Flexible workers face the challenge of staying productive outside a formal office environment. So how do they keep focused in order to remain a core part of a finely-oiled machine?
Many companies offer flexible work arrangements, including flexi-time, telecommuting and job sharing, enabling employees to manage their own schedules, work from home, and have a better work/life balance.
One such company is Microsoft – unlike most office environments, there are no set hours there, apart from what the employee works out with their team and direct manager. Microsoft Ireland’s IW business group lead Jeremy Showalter outlines the work experience for the company’s employees.
“Many have a flexible schedule due to children, family situations or other commitments. Microsoft has various technologies that cater for their staff, enabling them to work from anywhere. Microsoft has phones that connect to emails all the time, and that also connect to share point sites.
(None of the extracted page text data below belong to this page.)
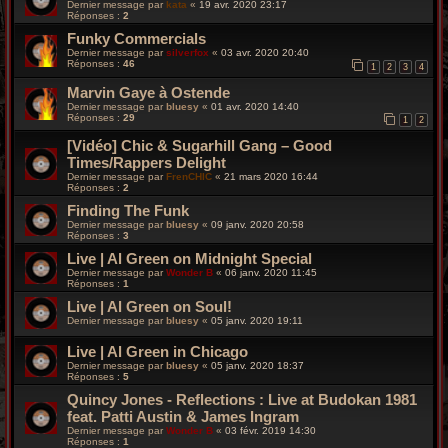
Dernier message par
kata
«
19 avr. 2020 23:17
Réponses :
2
Funky Commercials
Dernier message par
silverfox
«
03 avr. 2020 20:40
Réponses :
46
1
2
3
4
Marvin Gaye à Ostende
Dernier message par
bluesy
«
01 avr. 2020 14:40
Réponses :
29
1
2
[Vidéo] Chic & Sugarhill Gang – Good
Times/Rappers Delight
Dernier message par
FrenCHIC
«
21 mars 2020 16:44
Réponses :
2
Finding The Funk
Dernier message par
bluesy
«
09 janv. 2020 20:58
Réponses :
3
Live | Al Green on Midnight Special
Dernier message par
Wonder B
«
06 janv. 2020 11:45
Réponses :
1
Live | Al Green on Soul!
Dernier message par
bluesy
«
05 janv. 2020 19:11
Live | Al Green in Chicago
Dernier message par
bluesy
«
05 janv. 2020 18:37
Réponses :
5
Quincy Jones - Reflections : Live at Budokan 1981
feat. Patti Austin & James Ingram
Dernier message par
Wonder B
«
03 févr. 2019 14:30
Réponses :
1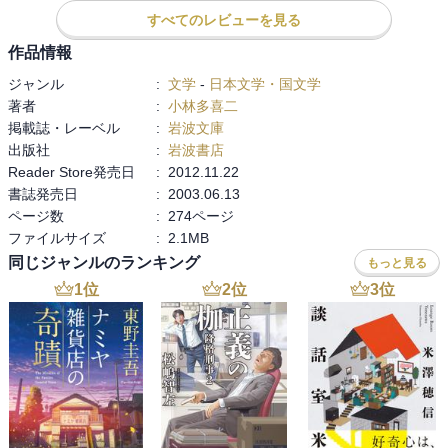
すべてのレビューを見る
作品情報
ジャンル
:
文学
-
日本文学・国文学
著者
:
小林多喜二
掲載誌・レーベル
:
岩波文庫
出版社
:
岩波書店
Reader Store発売日
:
2012.11.22
書誌発売日
:
2003.06.13
ページ数
:
274ページ
ファイルサイズ
:
2.1MB
同じジャンルのランキング
もっと見る
1
位
2
位
3
位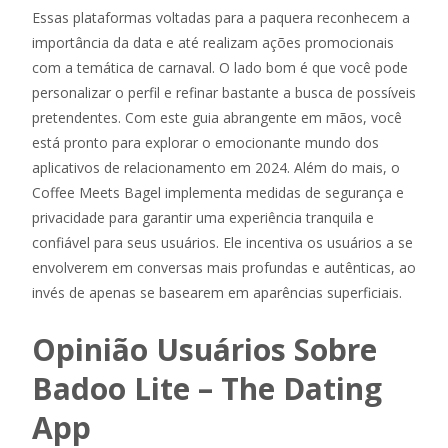
Essas plataformas voltadas para a paquera reconhecem a
importância da data e até realizam ações promocionais
com a temática de carnaval. O lado bom é que você pode
personalizar o perfil e refinar bastante a busca de possíveis
pretendentes. Com este guia abrangente em mãos, você
está pronto para explorar o emocionante mundo dos
aplicativos de relacionamento em 2024. Além do mais, o
Coffee Meets Bagel implementa medidas de segurança e
privacidade para garantir uma experiência tranquila e
confiável para seus usuários. Ele incentiva os usuários a se
envolverem em conversas mais profundas e autênticas, ao
invés de apenas se basearem em aparências superficiais.
Opinião Usuários Sobre
Badoo Lite – The Dating
App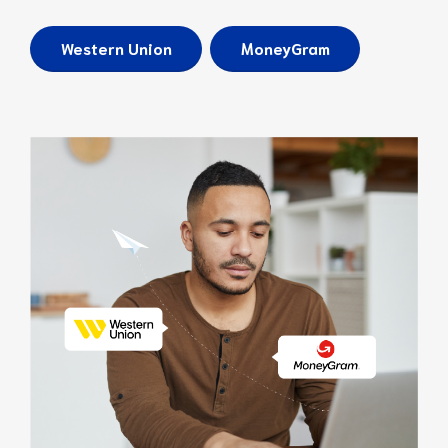
9
0
Western Union
MoneyGram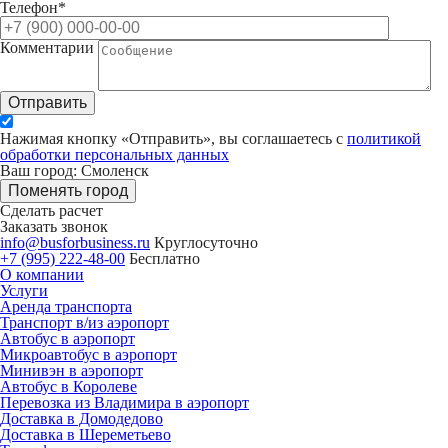
Телефон*
Комментарии
Отправить
Нажимая кнопку «Отправить», вы соглашаетесь с
политикой
обработки персональных данных
Ваш город: Смоленск
Поменять город
Сделать расчет
Заказать звонок
info@busforbusiness.ru
Круглосуточно
+7 (995) 222-48-00
Бесплатно
О компании
Услуги
Аренда транспорта
Транспорт в/из аэропорт
Автобус в аэропорт
Микроавтобус в аэропорт
Минивэн в аэропорт
Автобус в Королеве
Перевозка из Владимира в аэропорт
Доставка в Домодедово
Доставка в Шереметьево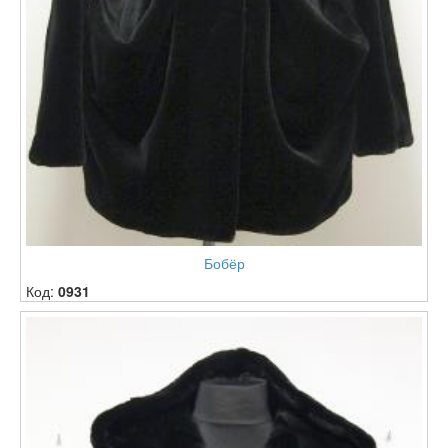
Бобёр
Код:
0931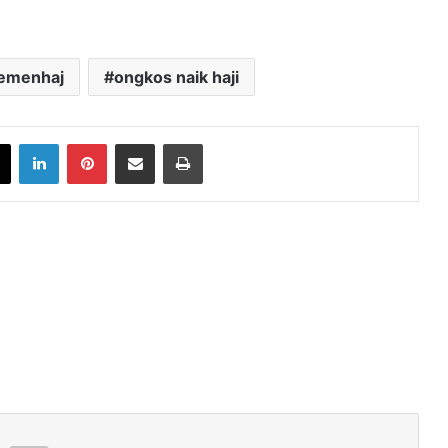
emenhaj
ongkos naik haji
book
X
LinkedIn
Pinterest
Share via Email
Print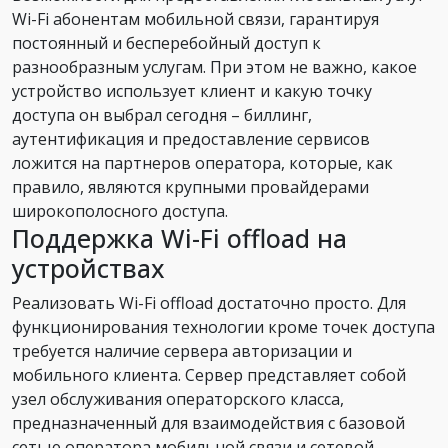
Wi-Fi абонентам мобильной связи, гарантируя
постоянный и бесперебойный доступ к
разнообразным услугам. При этом не важно, какое
устройство использует клиент и какую точку
доступа он выбрал сегодня – биллинг,
аутентификация и предоставление сервисов
ложится на партнеров оператора, которые, как
правило, являются крупными провайдерами
широкополосного доступа.
Поддержка Wi-Fi offload на
устройствах
Реализовать Wi-Fi offload достаточно просто. Для
функционирования технологии кроме точек доступа
требуется наличие сервера авторизации и
мобильного клиента. Сервер представляет собой
узел обслуживания операторского класса,
предназначенный для взаимодействия с базовой
сетью оператора мобильной связи и сетевой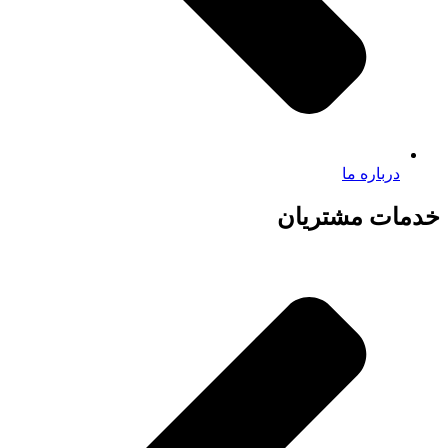
درباره ما
خدمات مشتریان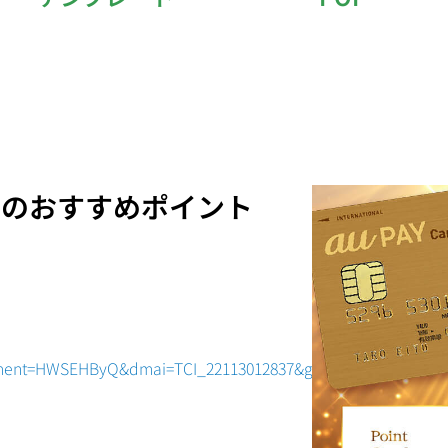
ードのおすすめポイント
gument=HWSEHByQ&dmai=TCI_22113012837&gclid=CjwKCAjwov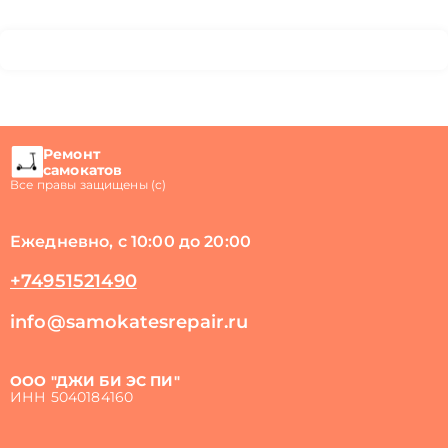
Ремонт
самокатов
Все правы защищены (с)
Ежедневно, с 10:00 до 20:00
+74951521490
info@samokatesrepair.ru
ООО "ДЖИ БИ ЭС ПИ"
ИНН 5040184160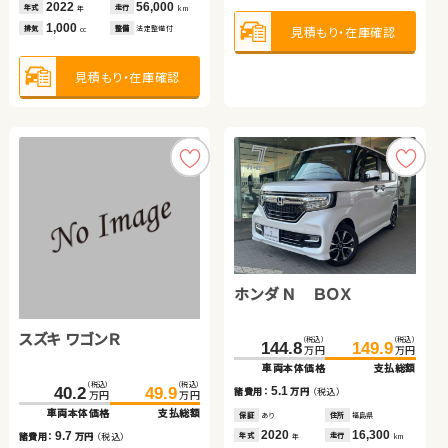
2022
2017
56,000
70,600
2019
40,500
年式
年式
走行
走行
年式
走行
年
年
km
km
年
km
1,000
1,200
660
見積もり・在庫確認
見積もり・在庫確認
見積もり・在庫確認
見積もり・在庫確認
見積もり・在庫確認
排気
排気
整備
整備
法定整備付
法定整備付
排気
整備
法定整備付
cc
cc
cc
見積もり・在庫確認
見積もり・在庫確認
見積もり・在庫確認
ホンダ フリード
トヨタ ヴォクシー
ホンダ Ｎ ＢＯＸ
スバル フォレスター
ホンダ フィット ハイブリ
（税込）
（税込）
（税込）
（税込）
352.9
94.0
365.0
110.0
万円
万円
万円
万円
ッド
車両本体価格
車両本体価格
支払総額
支払総額
スズキ ワゴンＲ
（税込）
（税込）
（税込）
（税込）
（税込）
（税込）
16.0
12.1
144.8
334.8
158.0
149.9
342.0
171.0
諸費用：
諸費用：
万円
万円
（税込）
（税込）
万円
万円
万円
万円
万円
万円
車両本体価格
車両本体価格
車両本体価格
支払総額
支払総額
支払総額
保証
保証
なし
あり
住所
住所
宮城県
埼玉県
（税込）
（税込）
2015
2022
46,000
35,700
5.1
7.2
13.0
40.2
49.9
年式
年式
走行
走行
諸費用：
諸費用：
諸費用：
万円
万円
万円
（税込）
（税込）
（税込）
年
年
km
km
万円
万円
1,500
2,000
車両本体価格
支払総額
排気
排気
整備
整備
法定整備付
法定整備付
cc
cc
保証
保証
保証
あり
あり
あり
住所
住所
住所
福島県
福島県
山梨県
2020
2024
2020
16,300
9,000
45,600
9.7
年式
年式
年式
走行
走行
走行
諸費用：
万円
（税込）
年
年
年
km
km
km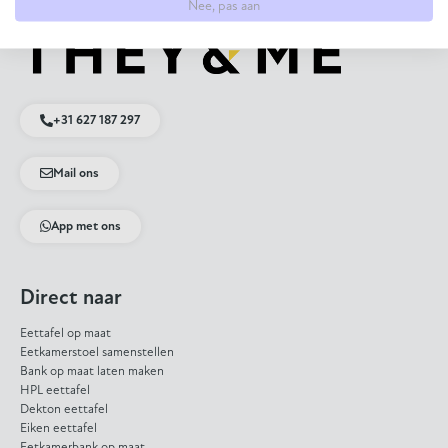
Nee, pas aan
+31 627 187 297
Mail ons
App met ons
Direct naar
Eettafel op maat
Eetkamerstoel samenstellen
Bank op maat laten maken
HPL eettafel
Dekton eettafel
Eiken eettafel
Eetkamerbank op maat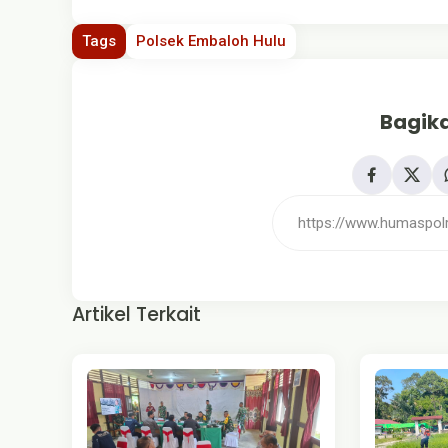
Tags
Polsek Embaloh Hulu
Bagika
Artikel Terkait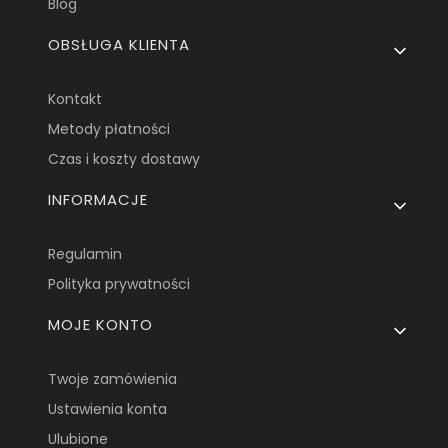
Blog
OBSŁUGA KLIENTA
Kontakt
Metody płatności
Czas i koszty dostawy
INFORMACJE
Regulamin
Polityka prywatności
MOJE KONTO
Twoje zamówienia
Ustawienia konta
Ulubione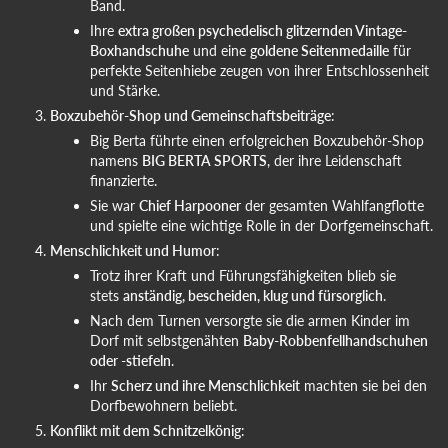
Band.
Ihre
extra großen psychedelisch glitzernden Vintage-
Boxhandschuhe
und eine
goldene Seitenmedaille
für
perfekte Seitenhiebe zeugen von ihrer Entschlossenheit
und Stärke.
Boxzubehör-Shop und Gemeinschaftsbeiträge
:
Big Berta führte einen erfolgreichen Boxzubehör-Shop
namens
BIG BERTA SPORTS
, der ihre Leidenschaft
finanzierte.
Sie war
Chief Harpooner
der gesamten Wahlfangflotte
und spielte eine wichtige Rolle in der Dorfgemeinschaft.
Menschlichkeit und Humor
:
Trotz ihrer Kraft und Führungsfähigkeiten blieb sie
stets
anständig, bescheiden, klug und fürsorglich
.
Nach dem Turnen versorgte sie die armen Kinder im
Dorf mit selbstgenähten
Baby-Robbenfellhandschuhen
oder -stiefeln
.
Ihr
Scherz und ihre Menschlichkeit
machten sie bei den
Dorfbewohnern beliebt.
Konflikt mit dem Schnitzelkönig
:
Workers have access to documents on their phones.
“People are in and out constantly, so teams must establish minimum expectation time together; it could be one or two meetings a week, or one day together in the office, or it could be more days in the office depending on the type of work.
“Development teams who are writing software in conjunction with other teams generally have regular team meetings and software reviews, which means they do not have as much flexi-time,” he says.
“The more effective a worker is in the environment they want to be in, the more productive they’ll be in the longer term. Employees have much more of control of work and life. Management teams and leadership must be very clear on the minimum expectations, allowing them to be flexible for the work and for employees.”
Microsoft Office 2010, which was released last spring, is aimed at providing better flexibility and allowing a better productivity experience across the PC, the phone and the browser.
The company will later this year launch Office 365 – a cloud service that is based on Office 2010 platform – to provide an even better flexibility experience for workers worldwide.
Fiona Dowling works for the press office in O2 from home every Monday. “As a result of working at home, the commute to the office is cut out, reducing over two hours of travel in the day, which increases productivity,” she explains.
Working in an open plan office at O2, which is designed for communication, also means more interruptions and not getting as much done as she would at home, she continues. So on Monday, she focuses on documents and more strategic planning, and then as the week progresses, she would get more media calls so it’s easier to be in the office.
Dowling acknowledges that one of the disadvantages of being at home is the lack of physical company. “It’s a quiet day when working at home,” she says. “I look forward to coming into the buzz of the office on Tuesday.”
O2 offers lots of technology solutions that are tailored towards the needs of customers in terms of flexible working, including the O2 broadband and O2 Wi-Fi hotspot, which is a small mouse-like device that gives automatic Wi-Fi access to an O2 customer on the go.
Staying connected is a fundamental aspect of Dowling’s job. “I check my emails in the evenings and at weekends,” she says. “I am in the press office so its part and parcel of my job to always be connected.”
“Having constant access to the internet means that I can manage my emails in my own time, and not be stressed coming into the office on Monday morning to a trench of them. I value having continual access as it keeps me at the forefront of the job. I know at least 10 people in the marketing division that are doing the same thing – it is generally the people with children and also staff who have a long commute.”
Meanwhile, in May 2010, work space solutions provider Regus, which serves 500,000 clients worldwide in 1,000 locations, reported it had witnessed an 82pc increase in the uptake of its Businessworld flexible working programme, a trend it predicts will continue to rise over the next 10 years.
Regus has more than 1,000 Irish customers and four offices in Ireland. It says that cardholders increased 82pc from 170,000 to 320,000 as companies and individuals realised its potential to solve mobility problems.
“The scheme took off in the recession because it can cut costs by 60–70pc when compared to traditional office costs, yet enhance flexibility and effectiveness while working on the move or in a non-office location,” explains Michael Barth, regional manager for Regus Europe.